Provided entries:
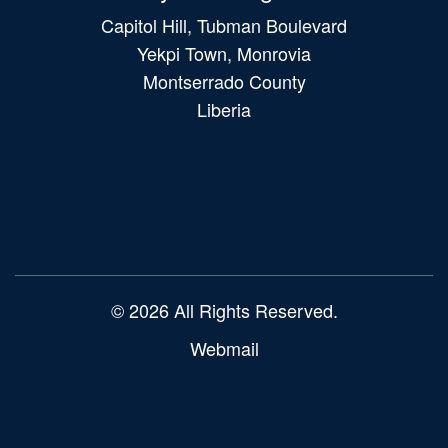
Capitol Hill, Tubman Boulevard
Yekpi Town, Monrovia
Montserrado County
Liberia
Main
navigation
© 2026 All Rights Reserved.
Webmail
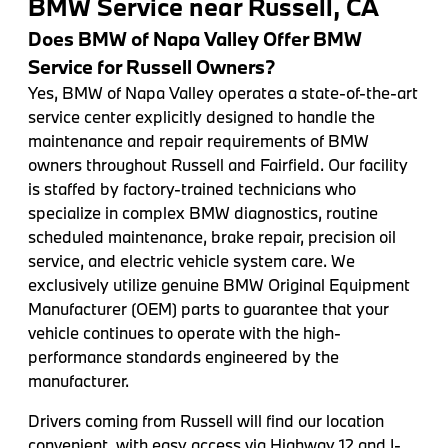
BMW Service near Russell, CA
Does BMW of Napa Valley Offer BMW
Service for Russell Owners?
Yes, BMW of Napa Valley operates a state-of-the-art
service center explicitly designed to handle the
maintenance and repair requirements of BMW
owners throughout Russell and Fairfield. Our facility
is staffed by factory-trained technicians who
specialize in complex BMW diagnostics, routine
scheduled maintenance, brake repair, precision oil
service, and electric vehicle system care. We
exclusively utilize genuine BMW Original Equipment
Manufacturer (OEM) parts to guarantee that your
vehicle continues to operate with the high-
performance standards engineered by the
manufacturer.
Drivers coming from Russell will find our location
convenient, with easy access via Highway 12 and I-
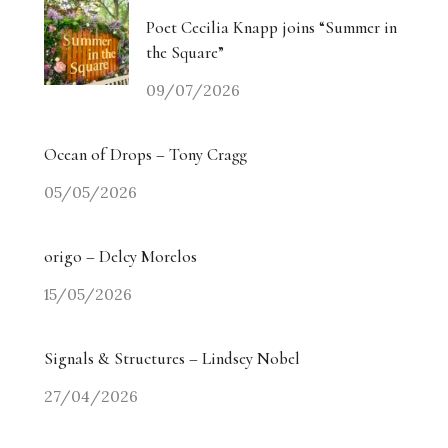
Poet Cecilia Knapp joins “Summer in
the Square”
09/07/2026
Ocean of Drops – Tony Cragg
05/05/2026
origo – Delcy Morelos
15/05/2026
Signals & Structures – Lindsey Nobel
27/04/2026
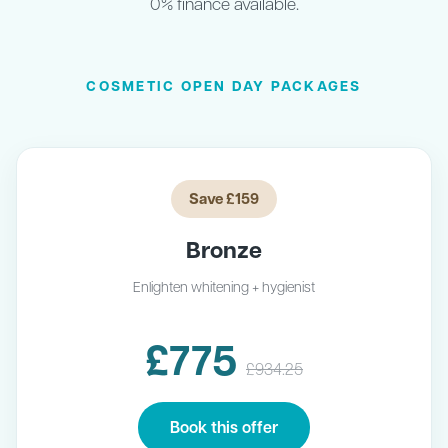
0% finance available.
COSMETIC OPEN DAY PACKAGES
Save £159
Bronze
Enlighten whitening + hygienist
£775
£934.25
Book this offer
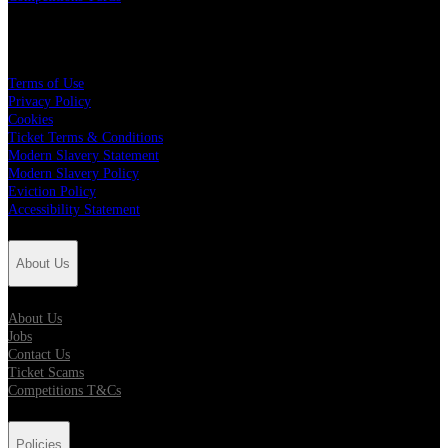
Policies
Terms of Use
Privacy Policy
Cookies
Ticket Terms & Conditions
Modern Slavery Statement
Modern Slavery Policy
Eviction Policy
Accessibility Statement
About Us
About Us
Jobs
Contact Us
Ticket Scams
Competitions T&Cs
Policies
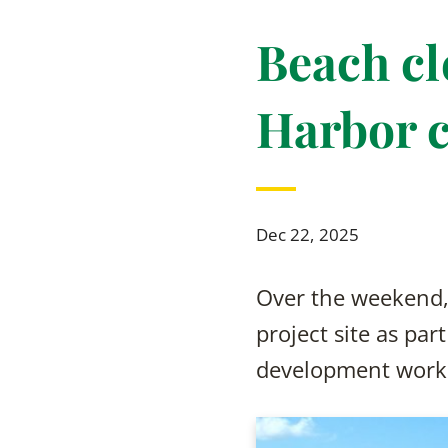
Beach cl
Harbor c
Dec 22, 2025
Over the weekend, 
project site as par
development work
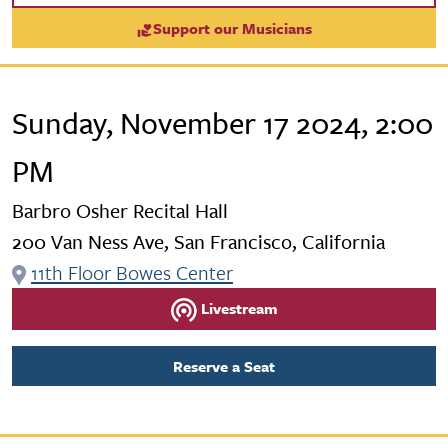
Support our Musicians
Sunday, November 17 2024, 2:00
PM
Barbro Osher Recital Hall
200 Van Ness Ave, San Francisco, California
11th Floor Bowes Center
Livestream
Reserve a Seat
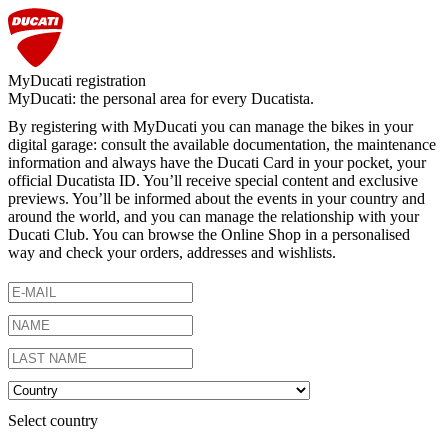
MyDucati registration
MyDucati: the personal area for every Ducatista.
By registering with MyDucati you can manage the bikes in your
digital garage: consult the available documentation, the maintenance
information and always have the Ducati Card in your pocket, your
official Ducatista ID. You’ll receive special content and exclusive
previews. You’ll be informed about the events in your country and
around the world, and you can manage the relationship with your
Ducati Club. You can browse the Online Shop in a personalised
way and check your orders, addresses and wishlists.
Select country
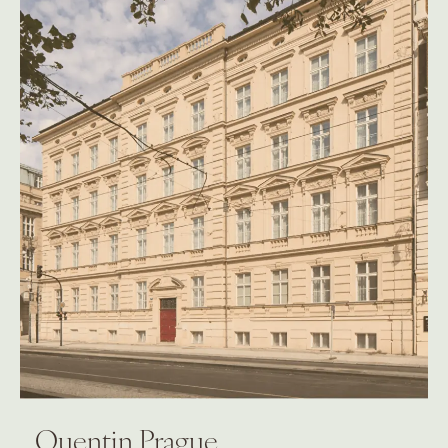
Quentin Prague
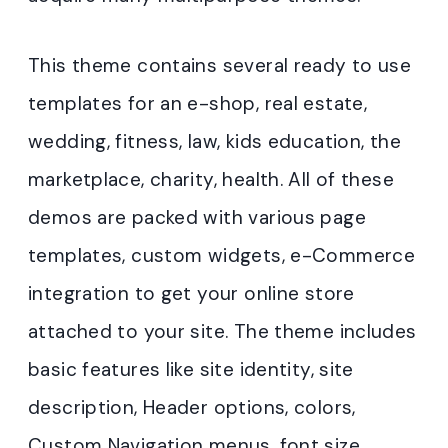
This theme contains several ready to use
templates for an e-shop, real estate,
wedding, fitness, law, kids education, the
marketplace, charity, health. All of these
demos are packed with various page
templates, custom widgets, e-Commerce
integration to get your online store
attached to your site. The theme includes
basic features like site identity, site
description, Header options, colors,
Custom Navigation menus, font size,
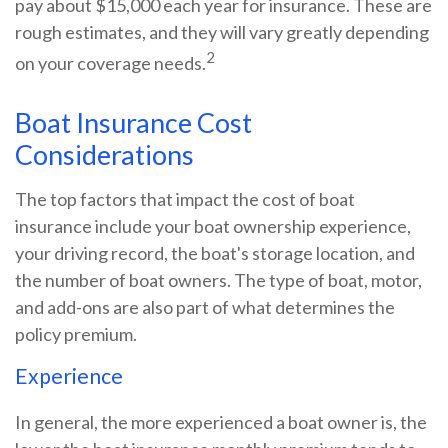
pay about $15,000 each year for insurance. These are
rough estimates, and they will vary greatly depending
2
on your coverage needs.
Boat Insurance Cost
Considerations
The top factors that impact the cost of boat
insurance include your boat ownership experience,
your driving record, the boat's storage location, and
the number of boat owners. The type of boat, motor,
and add-ons are also part of what determines the
policy premium.
Experience
In general, the more experienced a boat owner is, the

Work task: Please reproduce the entries from above exactly; images are not part of the copy.

Task result:
Capitol Hill, Tubman Boulevard
Yekpi Town, Monrovia
Montserrado County
Liberia
Main
navigation
© 2026 All Rights Reserved.
Webmail
BMW Service near Russell, CA
Does BMW of Napa Valley Offer BMW
Service for Russell Owners?
Yes, BMW of Napa Valley operates a state-of-the-art
service center explicitly designed to handle the
maintenance and repair requirements of BMW
owners throughout Russell and Fairfield. Our facility
is staffed by factory-trained technicians who
specialize in complex BMW diagnostics, routine
scheduled maintenance, brake repair, precision oil
service, and electric vehicle system care. We
exclusively utilize genuine BMW Original Equipment
Manufacturer (OEM) parts to guarantee that your
vehicle continues to operate with the high-
performance standards engineered by the
manufacturer.
Drivers coming from Russell will find our location
convenient, with easy access via Highway 12 and I-
Poet Cecilia Knapp joins “Summer in
the Square”
09/07/2026
Ocean of Drops – Tony Cragg
05/05/2026
origo – Delcy Morelos
15/05/2026
Signals & Structures – Lindsey Nobel
27/04/2026
0% finance available.
COSMETIC OPEN DAY PACKAGES
Save £159
Bronze
Enlighten whitening + hygienist
£775
£934.25
Book this offer
Policies
Terms of Use
Privacy Policy
Cookies
Ticket Terms & Conditions
Modern Slavery Statement
Modern Slavery Policy
Eviction Policy
Accessibility Statement
About Us
About Us
Jobs
Contact Us
Ticket Scams
Competitions T&Cs
Policies
Beach cl
Harbor c
Dec 22, 2025
Over the weekend, 
project site as par
development work
Support our Musicians
Sunday, November 17 2024, 2:00
PM
Barbro Osher Recital Hall
200 Van Ness Ave, San Francisco, California
11th Floor Bowes Center
Livestream
Reserve a Seat
MyDucati registration
MyDucati: the personal area for every Ducatista.
By registering with MyDucati you can manage the bikes in your
digital garage: consult the available documentation, the maintenance
information and always have the Ducati Card in your pocket, your
official Ducatista ID. You’ll receive special content and exclusive
previews. You’ll be informed about the events in your country and
around the world, and you can manage the relationship with your
Ducati Club. You can browse the Online Shop in a personalised
way and check your orders, addresses and wishlists.
Select country
Quentin Prague
This theme contains several ready to use
templates for an e-shop, real estate,
wedding, fitness, law, kids education, the
marketplace, charity, health. All of these
demos are packed with various page
templates, custom widgets, e-Commerce
integration to get your online store
attached to your site. The theme includes
basic features like site identity, site
description, Header options, colors,
Custom Navigation menus, font size,
pay about $15,000 each year for insurance. These are
rough estimates, and they will vary greatly depending
2
on your coverage needs.
Boat Insurance Cost
Considerations
The top factors that impact the cost of boat
insurance include your boat ownership experience,
your driving record, the boat's storage location, and
the number of boat owners. The type of boat, motor,
and add-ons are also part of what determines the
policy premium.
Experience
In general, the more experienced a boat owner is, the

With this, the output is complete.